- [Task to carry out]: Go to the line with "bahan parquet" in the entries below and write out every line from there through the line with "според възможностите си.", exactly and without pictures.
---------- Task input ----------
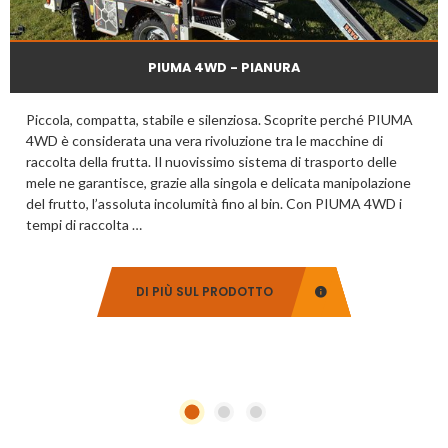
PIUMA 4WD - PIANURA
Piccola, compatta, stabile e silenziosa. Scoprite perché PIUMA
4WD è considerata una vera rivoluzione tra le macchine di
raccolta della frutta. Il nuovissimo sistema di trasporto delle
mele ne garantisce, grazie alla singola e delicata manipolazione
del frutto, l’assoluta incolumità fino al bin. Con PIUMA 4WD i
tempi di raccolta …
DI PIÙ SUL PRODOTTO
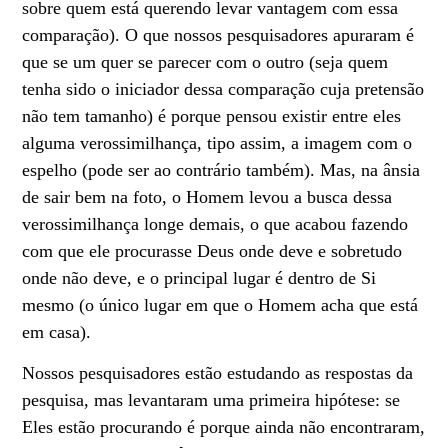
sobre quem está querendo levar vantagem com essa
comparação). O que nossos pesquisadores apuraram é
que se um quer se parecer com o outro (seja quem
tenha sido o iniciador dessa comparação cuja pretensão
não tem tamanho) é porque pensou existir entre eles
alguma verossimilhança, tipo assim, a imagem com o
espelho (pode ser ao contrário também). Mas, na ânsia
de sair bem na foto, o Homem levou a busca dessa
verossimilhança longe demais, o que acabou fazendo
com que ele procurasse Deus onde deve e sobretudo
onde não deve, e o principal lugar é dentro de Si
mesmo (o único lugar em que o Homem acha que está
em casa).
Nossos pesquisadores estão estudando as respostas da
pesquisa, mas levantaram uma primeira hipótese: se
Eles estão procurando é porque ainda não encontraram,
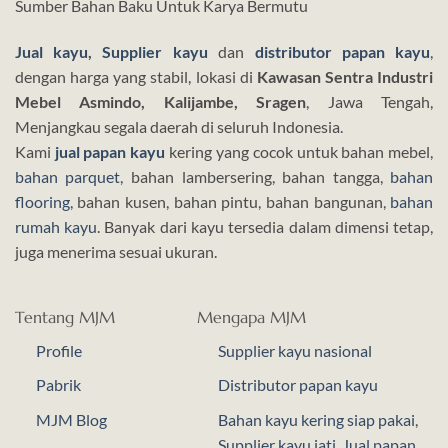
Sumber Bahan Baku Untuk Karya Bermutu
Jual kayu
,
Supplier kayu
dan
distributor papan kayu
,
dengan harga yang stabil, lokasi di
Kawasan Sentra Industri
Mebel Asmindo, Kalijambe, Sragen
, Jawa Tengah,
Menjangkau segala daerah di seluruh Indonesia.
Kami
jual papan kayu
kering yang cocok untuk bahan mebel,
bahan parquet
, bahan lambersering, bahan tangga,
bahan
flooring
, bahan kusen, bahan pintu, bahan bangunan,
bahan
rumah kayu
. Banyak dari kayu tersedia dalam dimensi tetap,
juga menerima sesuai ukuran.
Tentang MJM
Mengapa MJM
Profile
Supplier kayu nasional
Pabrik
Distributor papan kayu
MJM Blog
Bahan kayu kering siap pakai
,
Supplier kayu jati
,
Jual papan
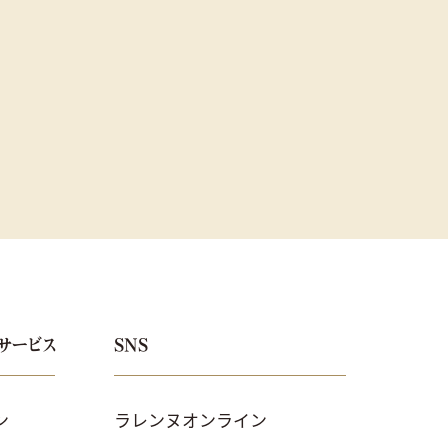
サービス
SNS
ン
ラレンヌオンライン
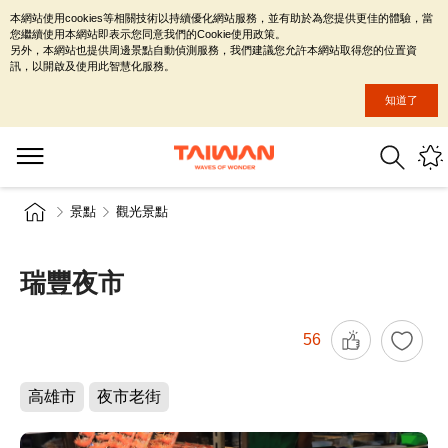
本網站使用cookies等相關技術以持續優化網站服務，並有助於為您提供更佳的體驗，當
您繼續使用本網站即表示您同意我們的Cookie使用政策。
另外，本網站也提供周邊景點自動偵測服務，我們建議您允許本網站取得您的位置資
訊，以開啟及使用此智慧化服務。
知道了
景點
觀光景點
瑞豐夜市
56
高雄市
夜市老街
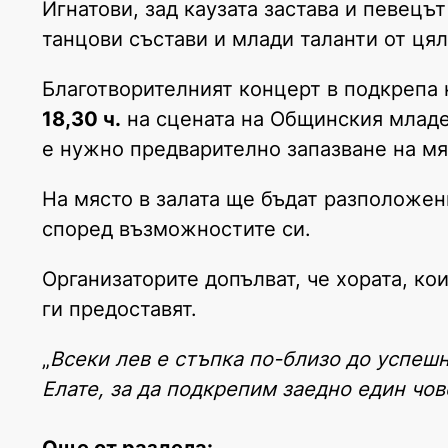
Игнатови, зад каузата застава и певец
танцови състави и млади таланти от цял
Благотворителният концерт в подкрепа
18,30 ч.
на сцената на Общинския младеж
е нужно предварително запазване на мяс
На място в залата ще бъдат разположен
според възможностите си.
Организаторите допълват, че хората, к
ги предоставят.
„
Всеки лев е стъпка по-близо до успешн
Елате, за да подкрепим заедно един чо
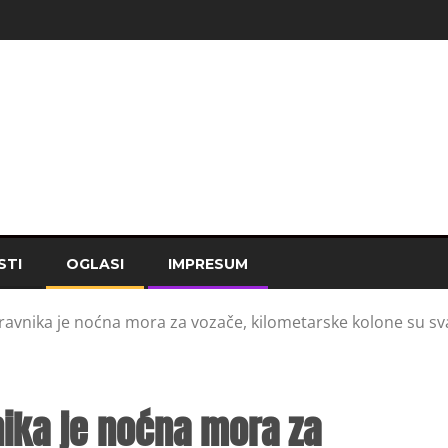
STI
OGLASI
IMPRESUM
ravnika je noćna mora za vozače, kilometarske kolone su s
nika je noćna mora za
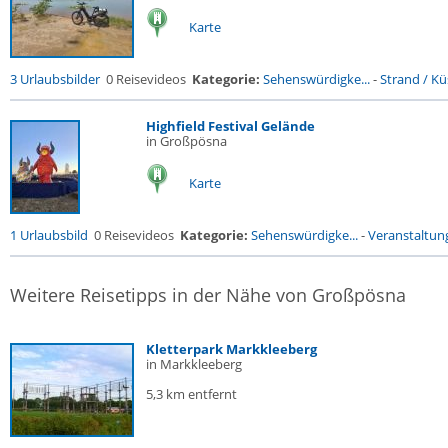
Karte
3 Urlaubsbilder
0 Reisevideos
Kategorie:
Sehenswürdigke...
-
Strand / Küs
Highfield Festival Gelände
in Großpösna
Karte
1 Urlaubsbild
0 Reisevideos
Kategorie:
Sehenswürdigke...
-
Veranstaltun
Weitere Reisetipps in der Nähe von Großpösna
Kletterpark Markkleeberg
in Markkleeberg
5,3 km entfernt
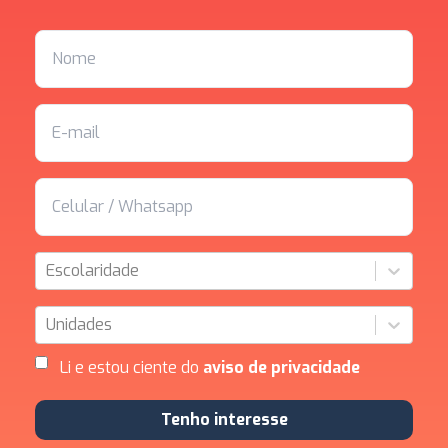
Escolaridade
Unidades
Li e estou ciente do
aviso de privacidade
Tenho interesse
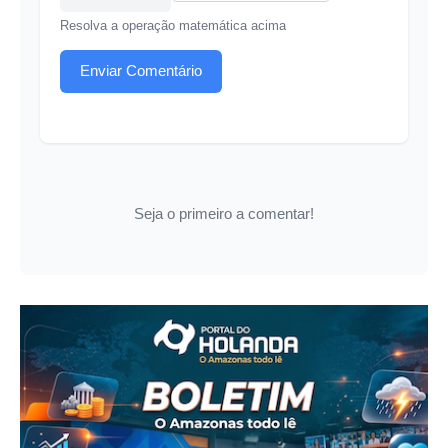
Resolva a operação matemática acima
Enviar Comentário
Seja o primeiro a comentar!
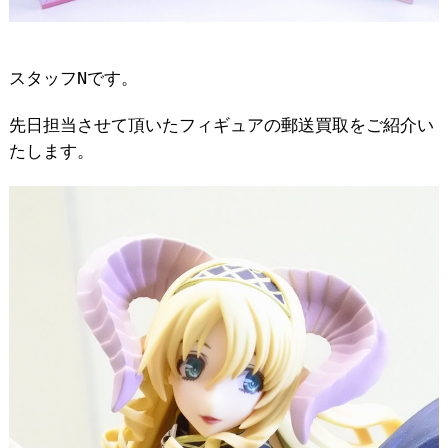
スタッフNです。
先日担当させて頂いたフィギュアの郵送買取をご紹介い
たします。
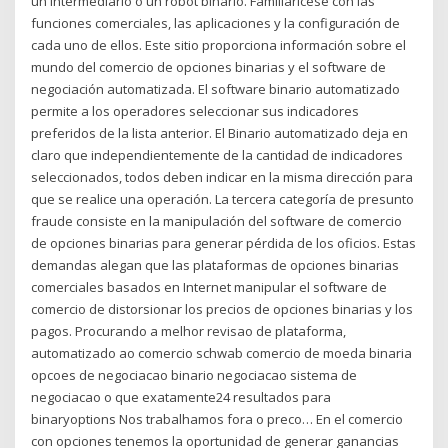
un intermediario o un robot binario. Familiarícese con las
funciones comerciales, las aplicaciones y la configuración de
cada uno de ellos. Este sitio proporciona información sobre el
mundo del comercio de opciones binarias y el software de
negociación automatizada. El software binario automatizado
permite a los operadores seleccionar sus indicadores
preferidos de la lista anterior. El Binario automatizado deja en
claro que independientemente de la cantidad de indicadores
seleccionados, todos deben indicar en la misma dirección para
que se realice una operación. La tercera categoría de presunto
fraude consiste en la manipulación del software de comercio
de opciones binarias para generar pérdida de los oficios. Estas
demandas alegan que las plataformas de opciones binarias
comerciales basados en Internet manipular el software de
comercio de distorsionar los precios de opciones binarias y los
pagos. Procurando a melhor revisao de plataforma,
automatizado ao comercio schwab comercio de moeda binaria
opcoes de negociacao binario negociacao sistema de
negociacao o que exatamente24 resultados para
binaryoptions Nos trabalhamos fora o preco… En el comercio
con opciones tenemos la oportunidad de generar ganancias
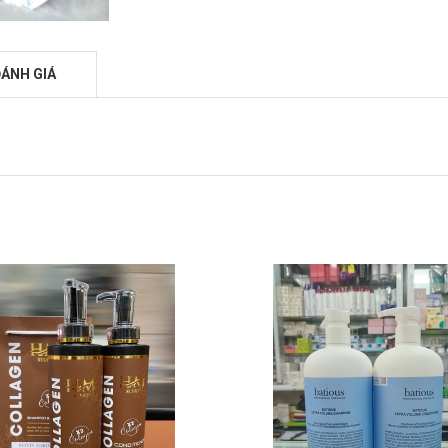
ÁNH GIÁ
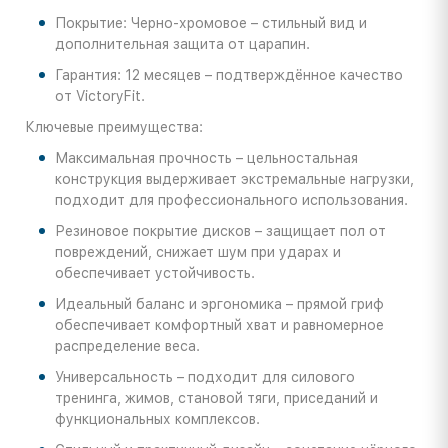
Покрытие: Черно-хромовое – стильный вид и
дополнительная защита от царапин.
Гарантия: 12 месяцев – подтверждённое качество
от VictoryFit.
Ключевые преимущества:
Максимальная прочность – цельностальная
конструкция выдерживает экстремальные нагрузки,
подходит для профессионального использования.
Резиновое покрытие дисков – защищает пол от
повреждений, снижает шум при ударах и
обеспечивает устойчивость.
Идеальный баланс и эргономика – прямой гриф
обеспечивает комфортный хват и равномерное
распределение веса.
Универсальность – подходит для силового
тренинга, жимов, становой тяги, приседаний и
функциональных комплексов.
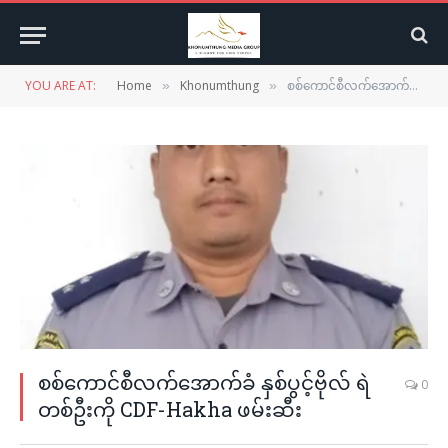
YOU ARE AT:
Home
Khonumthung
စစ်ကောင်စီလက်အောက်ခံ နှစ်ပွင့်ဗိုလ် ရဲတစ်ဦးကို CDF-Hakha ဖမ်းဆီး
»
»
စစ်ကောင်စီလက်အောက်ခံ နှစ်ပွင့်ဗိုလ် ရဲ
0
တစ်ဦးကို CDF-Hakha ဖမ်းဆီး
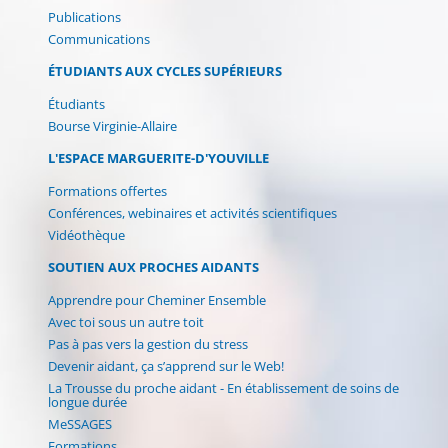
Publications
Communications
ÉTUDIANTS AUX CYCLES SUPÉRIEURS
Étudiants
Bourse Virginie-Allaire
L'ESPACE MARGUERITE-D'YOUVILLE
Formations offertes
Conférences, webinaires et activités scientifiques
Vidéothèque
SOUTIEN AUX PROCHES AIDANTS
Apprendre pour Cheminer Ensemble
Avec toi sous un autre toit
Pas à pas vers la gestion du stress
Devenir aidant, ça s’apprend sur le Web!
La Trousse du proche aidant - En établissement de soins de
longue durée
MeSSAGES
Formations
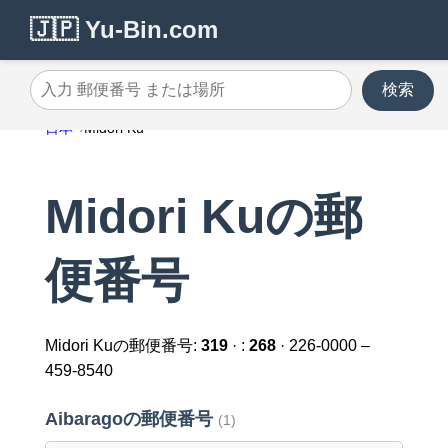
🇯🇵 Yu-Bin.com
検索
入力 郵便番号 または場所
日本
Midori Ku
Midori Kuの郵
便番号
Midori Kuの郵便番号:
319
· :
268
· 226-0000 –
459-8540
Aibaragoの郵便番号
(1)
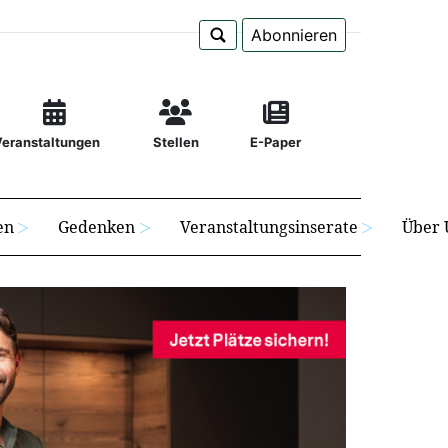
Abonnieren
Veranstaltungen
Stellen
E-Paper
en
Gedenken
Veranstaltungsinserate
Über 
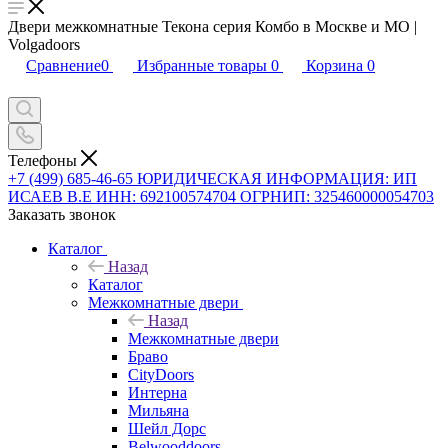
Двери межкомнатные Текона серия Комбо в Москве и МО |
Volgadoors
Сравнение
0
Избранные товары
0
Корзина
0
Телефоны
+7 (499) 685-46-65
ЮРИДИЧЕСКАЯ ИНФОРМАЦИЯ: ИП
ИСАЕВ В.Е ИНН: 692100574704 ОГРНИП: 325460000054703
Заказать звонок
Каталог
Назад
Каталог
Межкомнатные двери
Назад
Межкомнатные двери
Браво
CityDoors
Интерна
Мильяна
Шейл Дорс
Belwooddoors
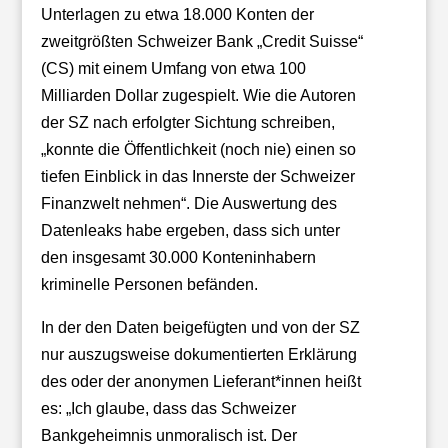
Unterlagen zu etwa 18.000 Konten der
zweitgrößten Schweizer Bank „Credit Suisse“
(CS) mit einem Umfang von etwa 100
Milliarden Dollar zugespielt. Wie die Autoren
der SZ nach erfolgter Sichtung schreiben,
„konnte die Öffentlichkeit (noch nie) einen so
tiefen Einblick in das Innerste der Schweizer
Finanzwelt nehmen“. Die Auswertung des
Datenleaks habe ergeben, dass sich unter
den insgesamt 30.000 Konteninhabern
kriminelle Personen befänden.
In der den Daten beigefügten und von der SZ
nur auszugsweise dokumentierten Erklärung
des oder der anonymen Lieferant*innen heißt
es: „Ich glaube, dass das Schweizer
Bankgeheimnis unmoralisch ist. Der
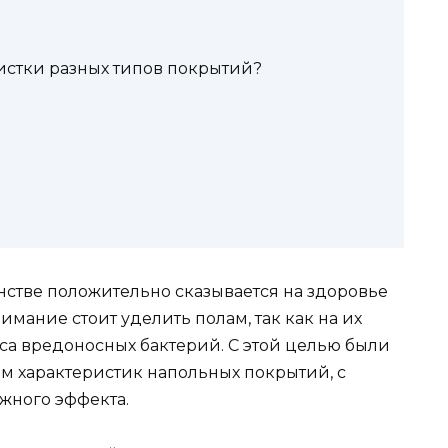
истки разных типов покрытий?
стве положительно сказывается на здоровье
мание стоит уделить полам, так как на их
са вредоносных бактерий. С этой целью были
ом характеристик напольных покрытий, с
жного эффекта.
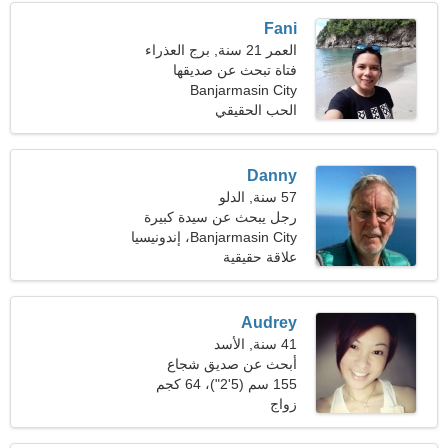
Fani
العمر 21 سنة, برج العذراء
فتاة تبحث عن صديقها
Banjarmasin City
الحب الحقيقي
Danny
57 سنة, الدلو
رجل يبحث عن سيدة كبيرة
Banjarmasin City، إندونيسيا
علاقة حقيقية
Audrey
41 سنة, الأسد
أبحث عن صديق شجاع
155 سم (5'2")، 64 كجم
(141 رطلا)
زواج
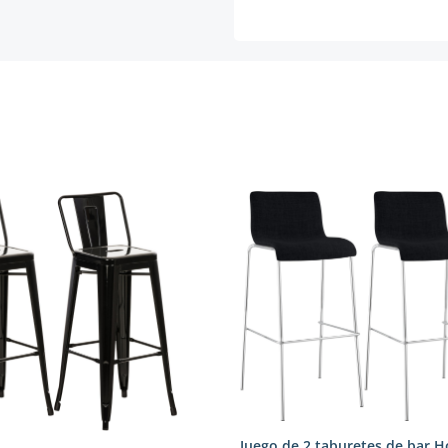
Juego de 2 taburetes de bar H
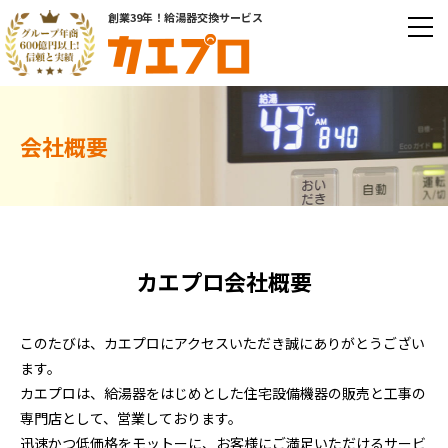
創業39年！給湯器交換サービス
会社概要
カエプロ会社概要
このたびは、カエプロにアクセスいただき誠にありがとうござい
ます。
カエプロは、給湯器をはじめとした住宅設備機器の販売と工事の
専門店として、営業しております。
迅速かつ低価格をモットーに、お客様にご満足いただけるサービ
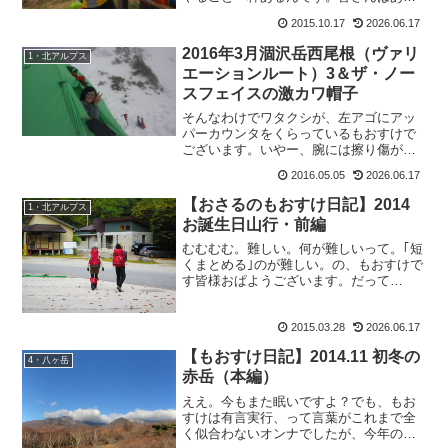
ませんか？スポンサーリンクもおすけ
2015.10.17
2026.06.17
は、やること一杯です。友達にメールし
なくちゃいけないし、手紙も書きたい
2016年3月涸沢岳西尾根（ヴァリ
1・北アルプス
し、掃除も洗濯もしなくちゃいけ...
エーションルート）3＆ザ・ノー
スフェイスの激カワ帽子
そんなわけでワタクシが、左アゴにアッ
パーカウンタをくらっているもおすけで
ございます。いやー、腕には擦り傷が無
数。足はブユに刺されてパンパン（5月で
2016.05.05
2026.06.17
刺された！）でもって、一番目立つアゴ
は腫れてしまって、大きな青あざが。明
【おさるのもおすけ日記】2014
1・北アルプス
日、フクちゃんや山Pに...
お誕生日山行・前編
むむむむ。難しい。何が難しいって。｢短
くまとめる｣のが難しい。の、もおすけで
す皆様おぱようございます。だって
ね！？小学生の頃、赤毛のアンを読んだ
時に思ったんですよ。も：『あ、私もア
2015.03.28
2026.06.17
ンとそっくりだ。短くまとめて話せな
い。』って。だから赤毛のア...
【もおすけ日記】2014.11 初冬の
4・八ヶ岳
赤岳（本編）
ええ。今もまた眠いですよ？でも、もお
すけは有言実行、って言葉がこれまで全
く似合わないオンナでしたが、今年のも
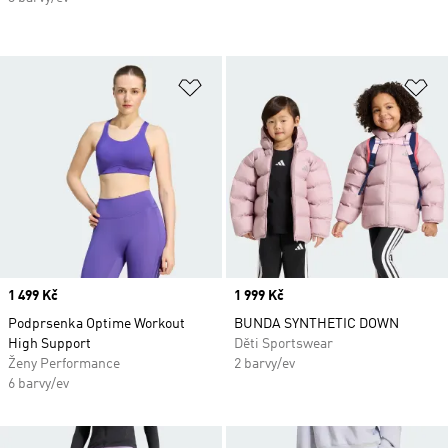
Přidat do seznamu přání
Př
Price
1 499 Kč
Price
1 999 Kč
Podprsenka Optime Workout
BUNDA SYNTHETIC DOWN
High Support
Děti Sportswear
Ženy Performance
2 barvy/ev
6 barvy/ev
----------
- [Solution to this exercise]:
bahan parquet
, bahan lambersering, bahan tangga,
bahan
flooring
, bahan kusen, bahan pintu, bahan bangunan,
bahan
rumah kayu
. Banyak dari kayu tersedia dalam dimensi tetap,
juga menerima sesuai ukuran.
Tentang MJM
Mengapa MJM
Profile
Supplier kayu nasional
Pabrik
Distributor papan kayu
MJM Blog
Bahan kayu kering siap pakai
,
Supplier kayu jati
,
Jual papan
サービス
SNS
ン
ラレンヌオンライン
本網站使用cookies等相關技術以持續優化網站服務，並有助於為您提供更佳的體驗，當
您繼續使用本網站即表示您同意我們的Cookie使用政策。
另外，本網站也提供周邊景點自動偵測服務，我們建議您允許本網站取得您的位置資
訊，以開啟及使用此智慧化服務。
知道了
景點
觀光景點
瑞豐夜市
56
高雄市
夜市老街
Игнатови, зад каузата застава и певец
танцови състави и млади таланти от цял
Благотворителният концерт в подкрепа
18,30 ч.
на сцената на Общинския младеж
е нужно предварително запазване на мяс
На място в залата ще бъдат разположен
според възможностите си.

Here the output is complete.